I wanted to demand he not leave me. Wanted to demand he not go to war.
He’d promised to give me everything I wanted, hadn’t he?
But that wouldn’t be fair. Even I knew he didn’t have a say in whether he left or stayed. It was all up to men like my father. To the men in the government who sat behind desks and demanded that men like Finn go overseas to fight for oil and other crap they tried to put a pretty face on.
“I want you, here with me.” I grabbed a grape and pressed it to his lips. “And I have that now.”
He took the grape out of my fingers, licking them as he sucked it in. Something in my stomach tightened, despite the emotional turmoil I was in, and I leaned closer, watching his mouth hungrily as he chewed. It wasn’t until I looked away that I noticed he still wore his dog tags. I gently grasped the chain and pulled them out from under his shirt.
I scanned the words that denoted his name, social security number, blood type, and religion. Guess I now knew he was O positive. Weird way to find out, though. I didn’t even what the heck type of blood I had, but I knew his. And knowing that this was how they kept track of who was who felt so cold and impersonal.

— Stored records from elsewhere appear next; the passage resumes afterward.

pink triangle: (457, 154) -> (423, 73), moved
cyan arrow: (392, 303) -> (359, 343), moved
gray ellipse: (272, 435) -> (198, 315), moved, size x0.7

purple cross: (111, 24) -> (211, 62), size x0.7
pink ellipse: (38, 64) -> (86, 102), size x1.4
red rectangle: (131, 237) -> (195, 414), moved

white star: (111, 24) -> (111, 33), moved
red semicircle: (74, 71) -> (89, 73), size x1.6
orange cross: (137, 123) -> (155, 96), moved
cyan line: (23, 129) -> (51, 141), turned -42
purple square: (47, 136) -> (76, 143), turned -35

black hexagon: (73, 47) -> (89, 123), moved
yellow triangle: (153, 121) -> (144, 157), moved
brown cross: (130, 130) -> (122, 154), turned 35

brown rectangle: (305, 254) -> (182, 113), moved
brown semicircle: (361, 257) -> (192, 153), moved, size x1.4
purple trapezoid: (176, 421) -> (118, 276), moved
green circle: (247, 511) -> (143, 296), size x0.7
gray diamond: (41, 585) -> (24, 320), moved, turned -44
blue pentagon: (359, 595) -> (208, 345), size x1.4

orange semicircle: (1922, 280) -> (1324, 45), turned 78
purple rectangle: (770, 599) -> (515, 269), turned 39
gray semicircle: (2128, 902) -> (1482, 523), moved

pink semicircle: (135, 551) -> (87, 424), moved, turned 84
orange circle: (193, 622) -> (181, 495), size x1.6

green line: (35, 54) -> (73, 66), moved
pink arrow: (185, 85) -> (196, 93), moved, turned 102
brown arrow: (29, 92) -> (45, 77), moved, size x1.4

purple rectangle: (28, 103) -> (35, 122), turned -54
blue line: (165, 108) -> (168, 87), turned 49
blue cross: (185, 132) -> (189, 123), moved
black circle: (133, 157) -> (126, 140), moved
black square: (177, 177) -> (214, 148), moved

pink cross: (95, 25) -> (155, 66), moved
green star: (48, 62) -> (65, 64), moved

But then again…that’s how life was, wasn’t it?
“Carrie…”
“I know.” I dropped the cool metal back against his chest and grabbed the bottle of wine with trembling hands. “Can you open this for me?”
He gave me a look, one that said he didn’t like this not-talking thing I was doing any more than he liked giving me alcohol, but I stubbornly ignored it. Once he took the wine, I reached into the basket and took out two glasses, two sandwiches, and the strawberries I’d bought at the local market. They were bright red and juicy and perfect. The best I’d seen all year.